Wie Crizzo schon schrieb, gibt es (noch) kein Argon3 oder höher. Das ist also kompletter Unsinn diese Hashes. Des Weiteren wurden diese "kaputten" Hashes auch nicht generiert, sondern konstruiert. Das sieht man zum Beispiel daran, dass dort der Hash des dubiosen Argon3 Strings exakt der gleiche ist wie beim dubiosen Argon4 String, obwohl zwei unterschiedliche SALTs definiert sind. Das ist ein Ding der Unmöglichkeit, oder sagen wir, extrem unwahrscheinlich. Da dürfte ein Sechser im Lotto wahrscheinlicher sein.

Ergo: Das hat mit phpBB schlicht nichts zu tun. phpBB ist hier nur der "Leidtragende".

1. Hier muss eine Dritt-Komponente in der DB "herumfuhrwerken" die da nichts zu suchen hat. Ich würde den Hoster auf die Problematik ansprechen, wie Crizzo schrieb. Notfalls müsste der Hoster entsprechende Massnahmen unternehmen können um herauszufinden, was da in deiner DB wütet.
2. Zweite Möglichkeit wäre, dass da jemand per Hand in der DB herumbastelt, der wenig bis gar keine Ahnung von Hashes hat.
3. Dritte Möglichkeit wäre Schadsoftware, aber das scheint mir momentan eher unwahrscheinlich, weil es dem "Angreifer" potentiell gar nichts bringen würde, wenn er PW Hashes zerstört. Da sehe ich keinen Sinn darin.

[Twister57]

Hi,

Da scheint irgendwas Unsinn mit den Einträgen zu machen. Sowas wie Argon3 und Argon4 gibt es nicht. Also schreib mal deinen Webspace Anbieter, ob er da irgendwas über seine Datenbank laufen lässt, was durch einen Bug Unsinn macht. Falls nicht, kann es auch sein, dass du dir schadcode eingefangen hast:
Knowledge Base - Mein Forum wurde gecrackt - was nun?

Führ zudem mal folgendes aus:

Code: Alles auswählen

<?php
print_r(password_algos());
?>

D.h.
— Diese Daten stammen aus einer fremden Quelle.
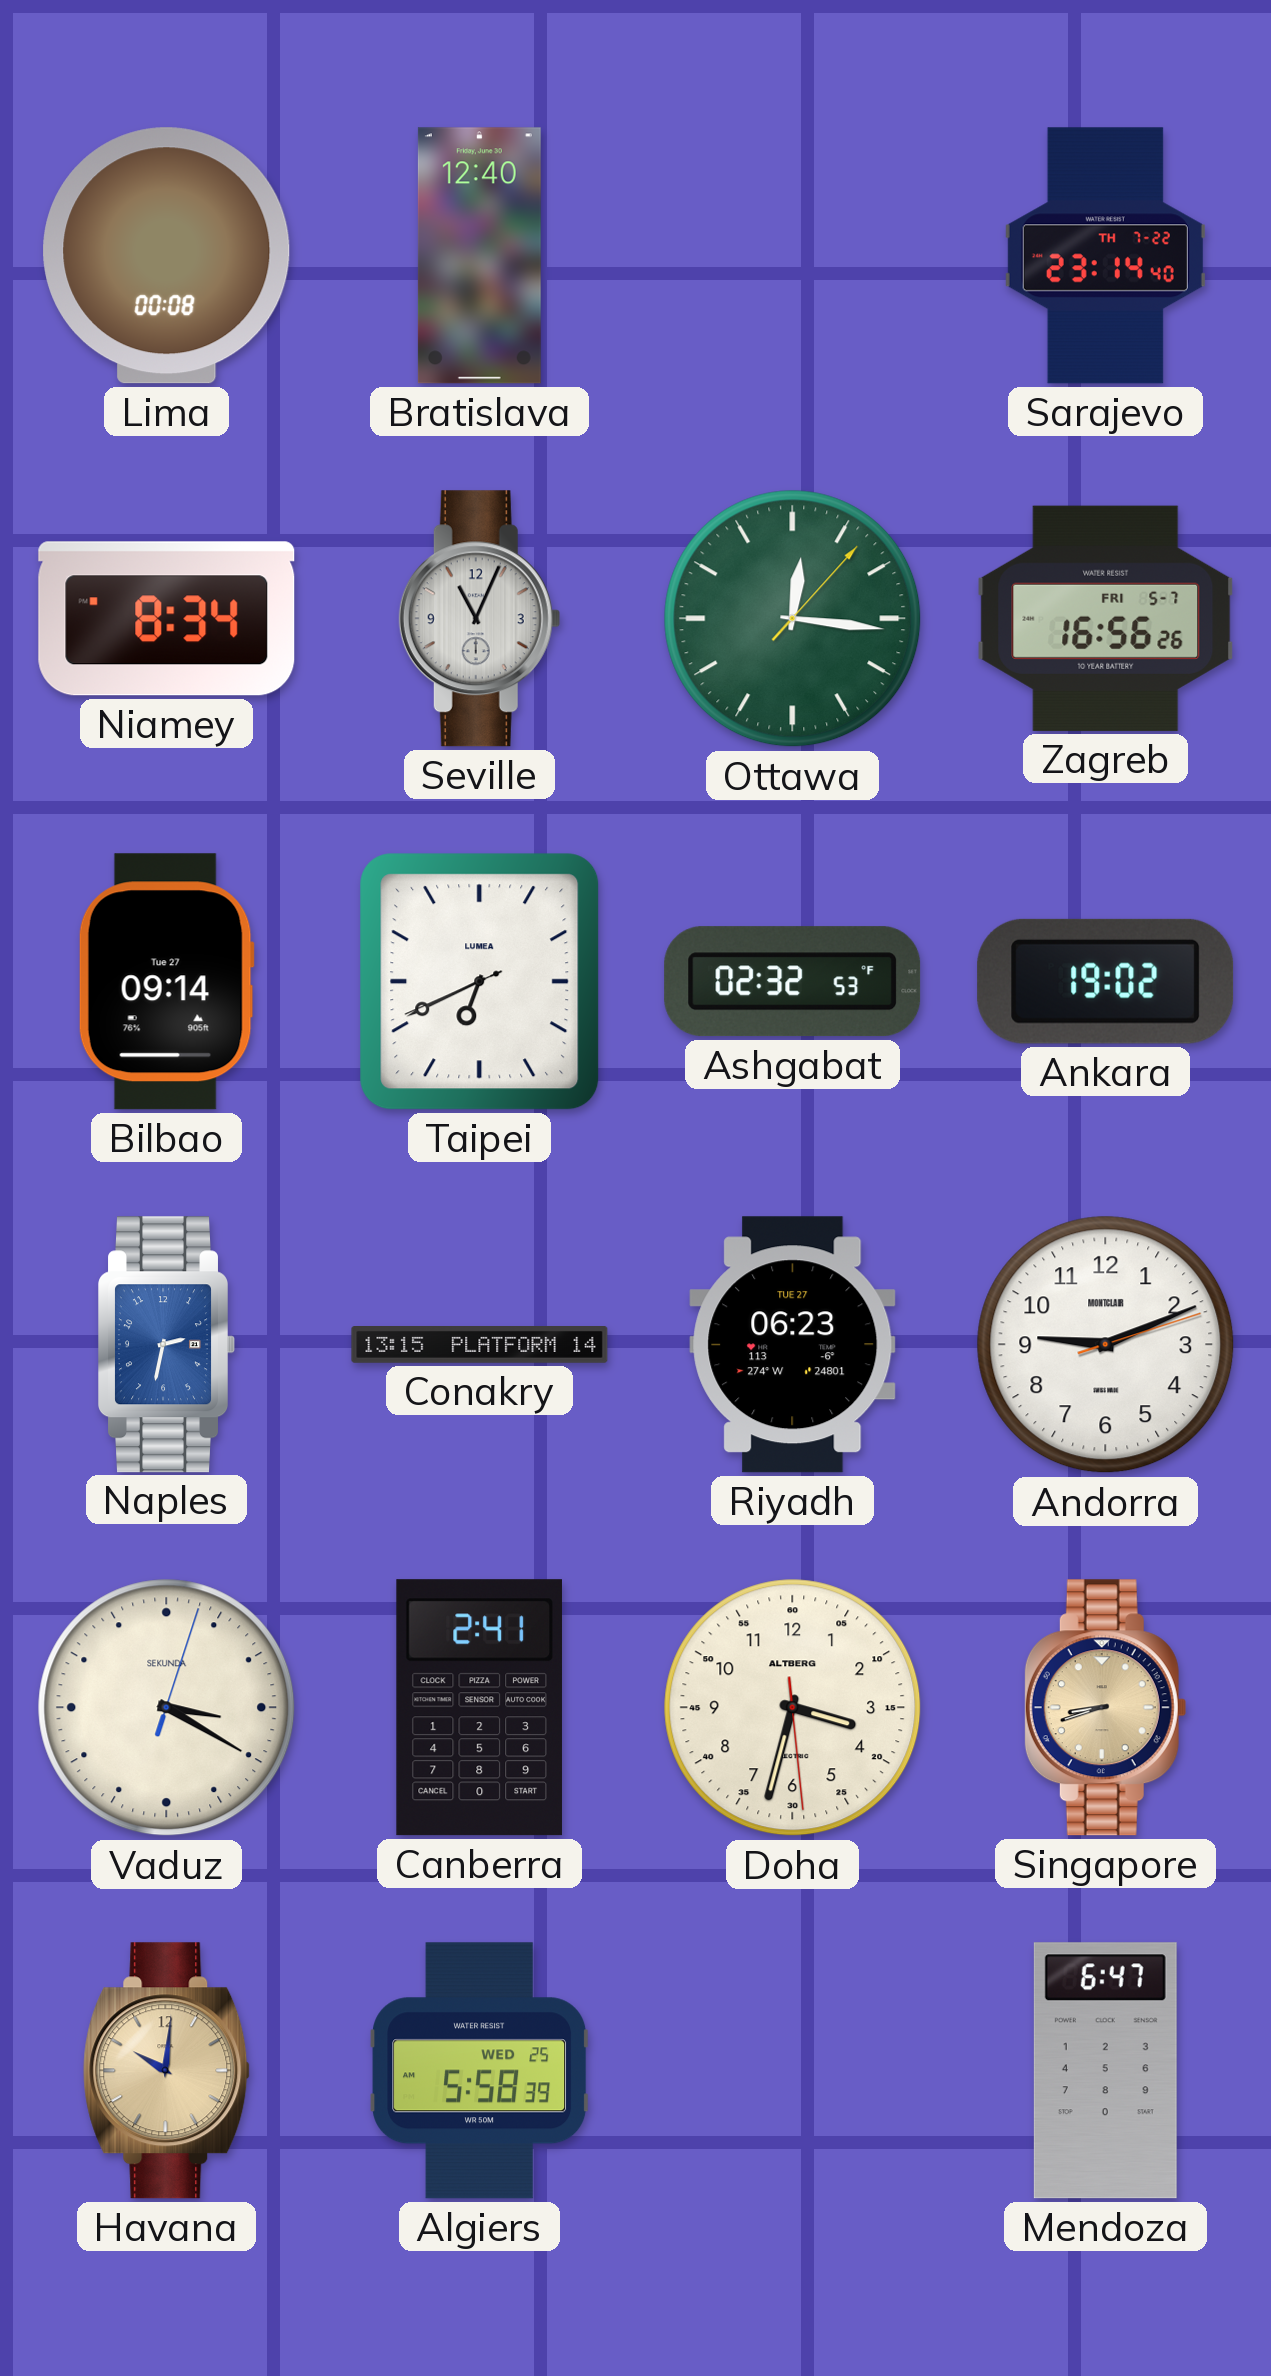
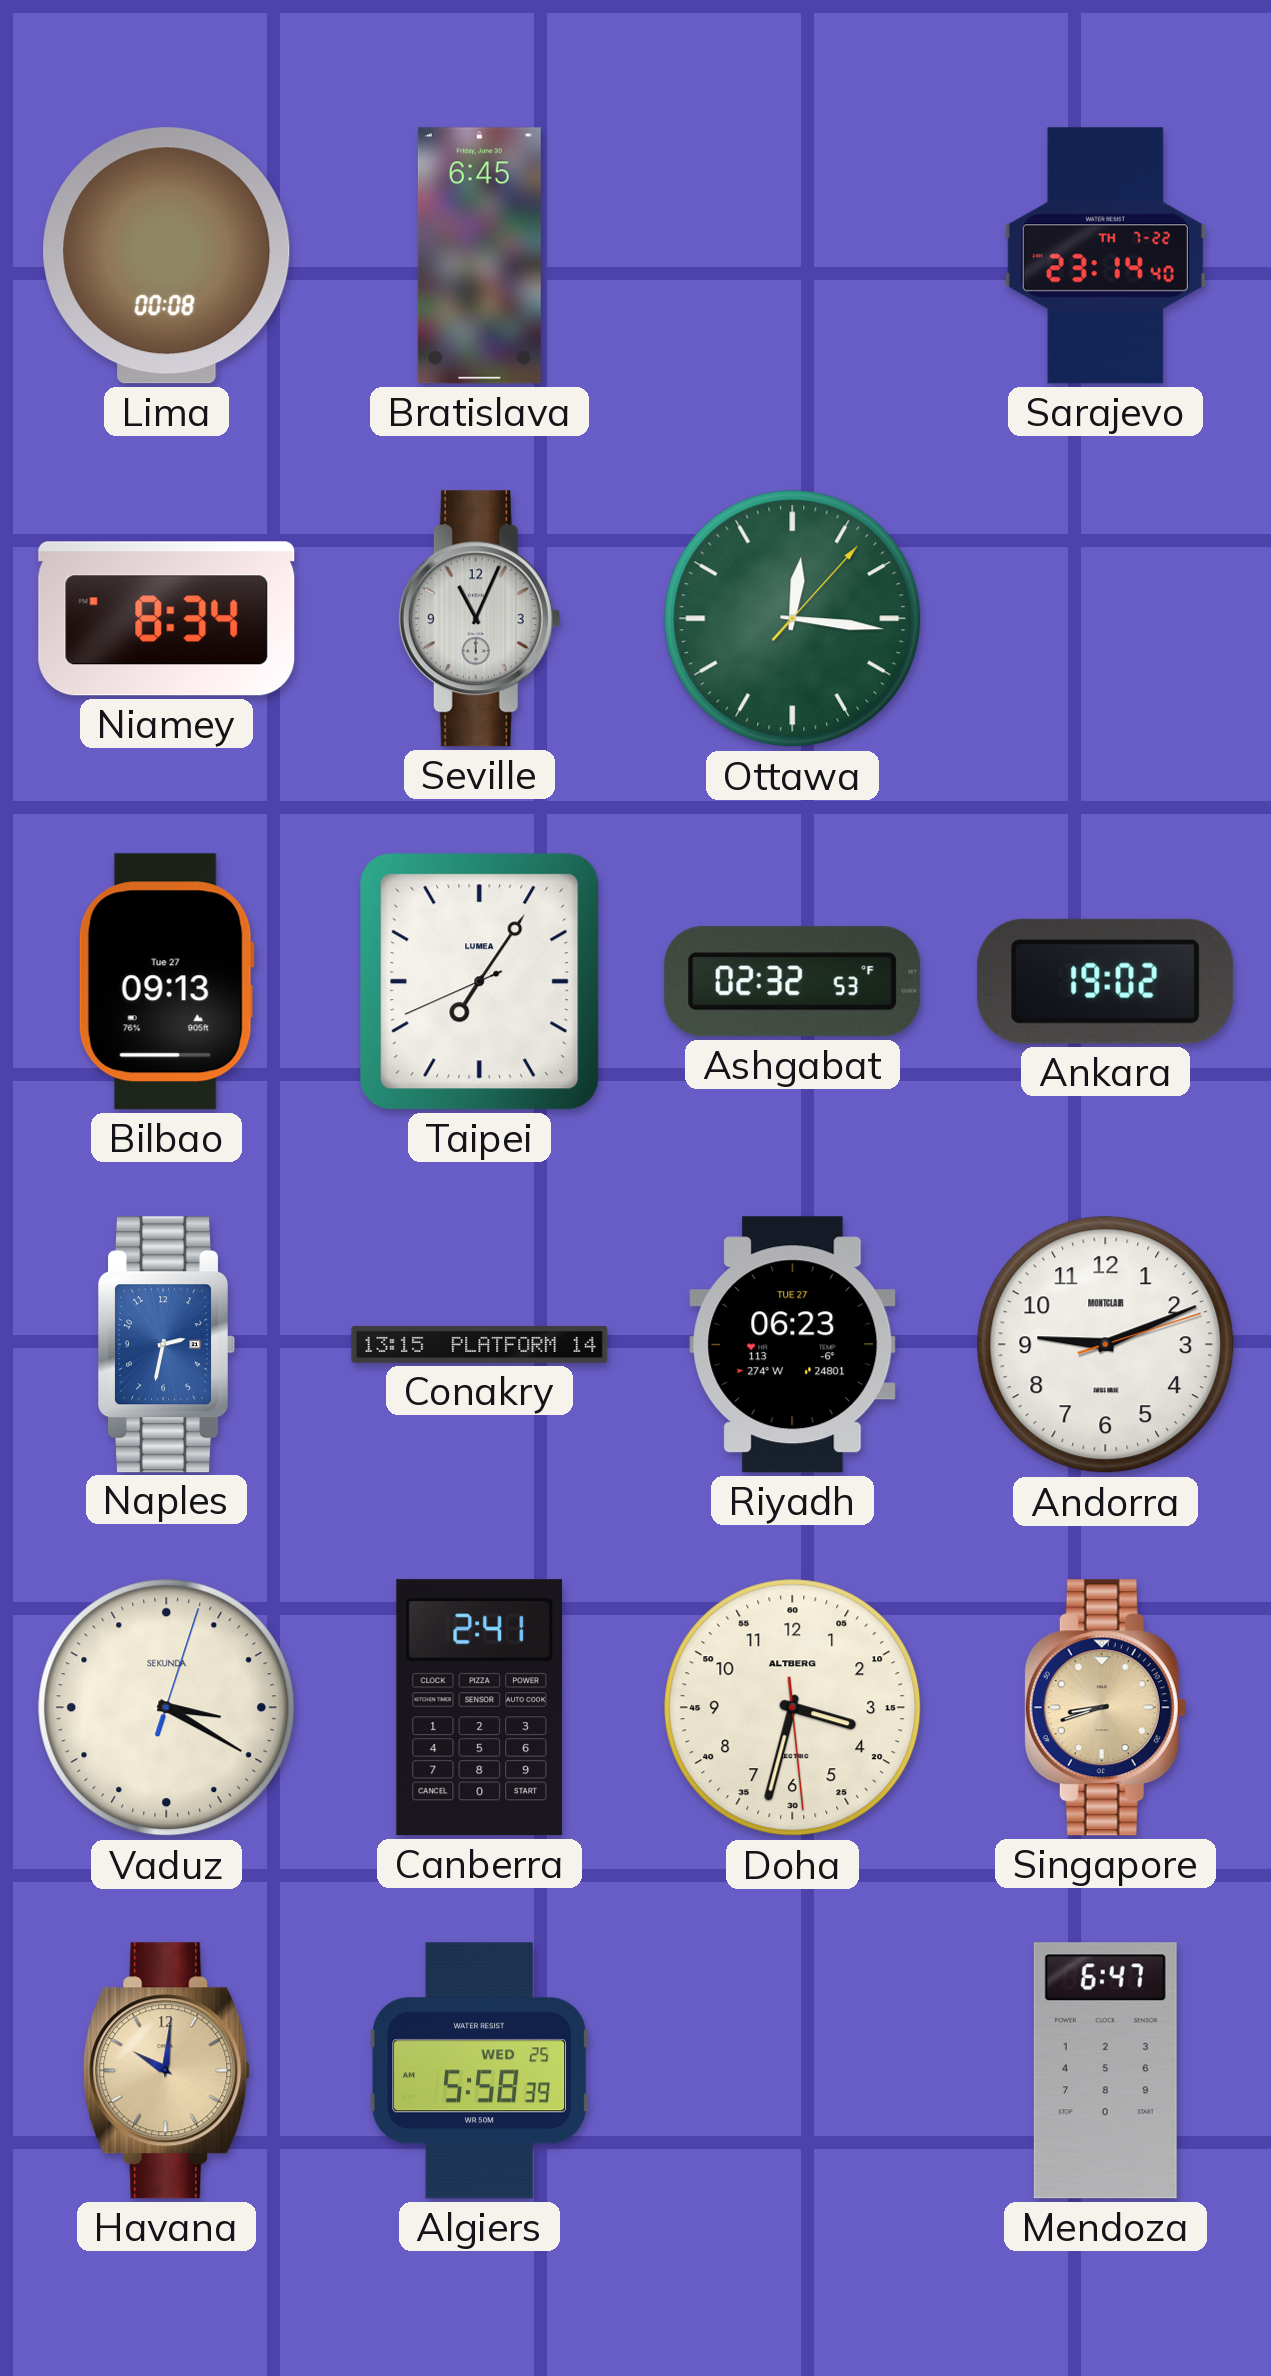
Bratislava: 12:40 -> 6:45
Zagreb: 16:56 -> none
Bilbao: 09:14 -> 09:13
Taipei: 6:40 -> 7:05
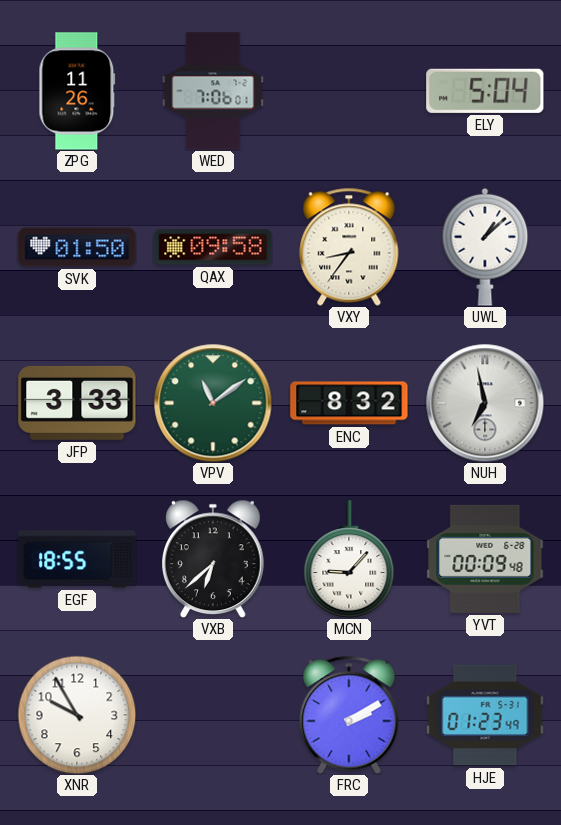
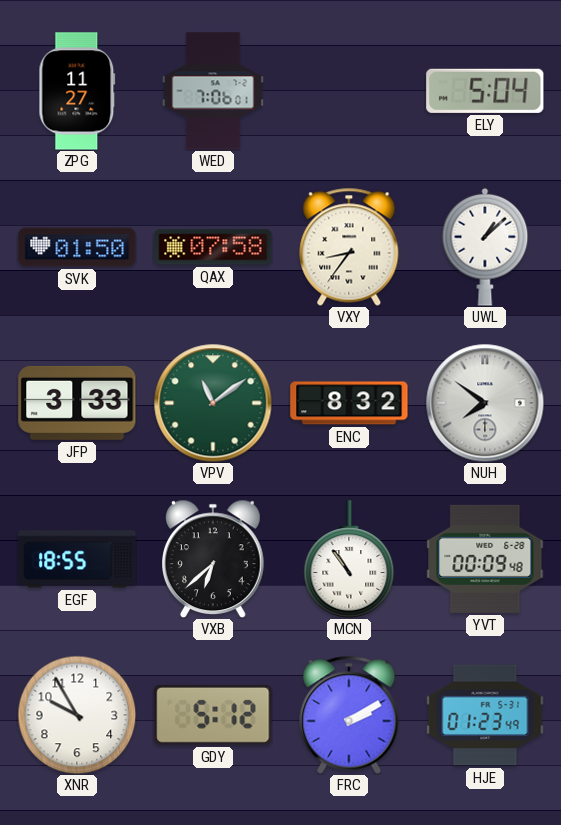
ZPG: 11:26 -> 11:27
QAX: 09:58 -> 07:58
NUH: 6:58 -> 7:51
MCN: 9:07 -> 10:54
GDY: none -> 5:12
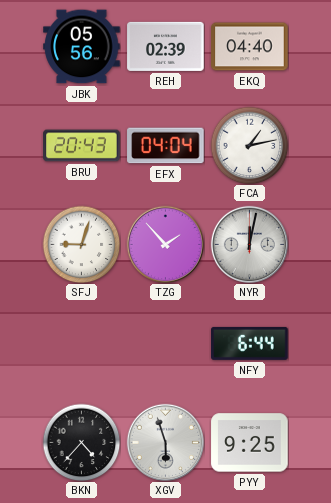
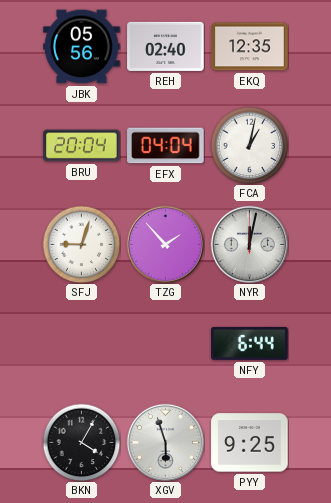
REH: 02:39 -> 02:40
EKQ: 04:40 -> 12:35
BRU: 20:43 -> 20:04
FCA: 1:13 -> 1:02
BKN: 4:37 -> 4:05
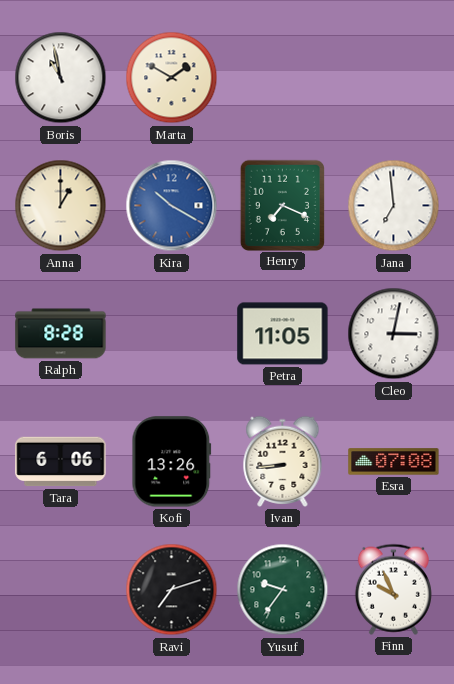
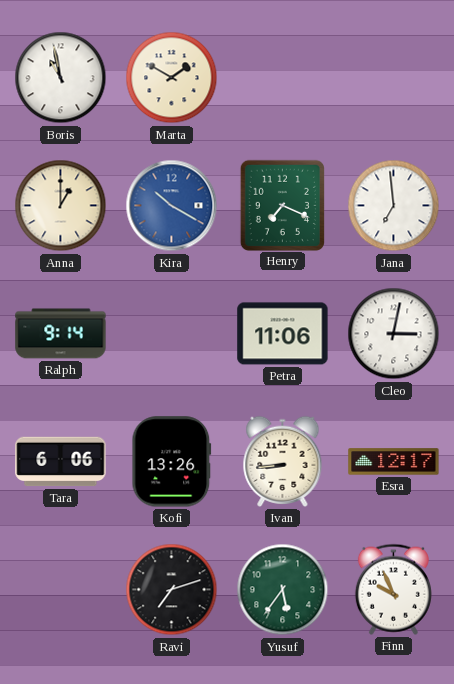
Ralph: 8:28 -> 9:14
Petra: 11:05 -> 11:06
Esra: 07:08 -> 12:17
Yusuf: 9:36 -> 5:36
PHP-Datei erstellen und die dann hochladen und im Browser aufrufen.

Grüße

Die Abfrage ergab folgendes:

Array ( [0] => 2y [1] => argon2i [2] => argon2id )

[Crizzo]

Also Standard. Dann sind Argon2 wie erwartet da.

Dann gilt der Rest. Du musst rausfinden, wer oder was deine Datenbank ändert. Schadcode, Bug in Extensions, andere Scripte etc.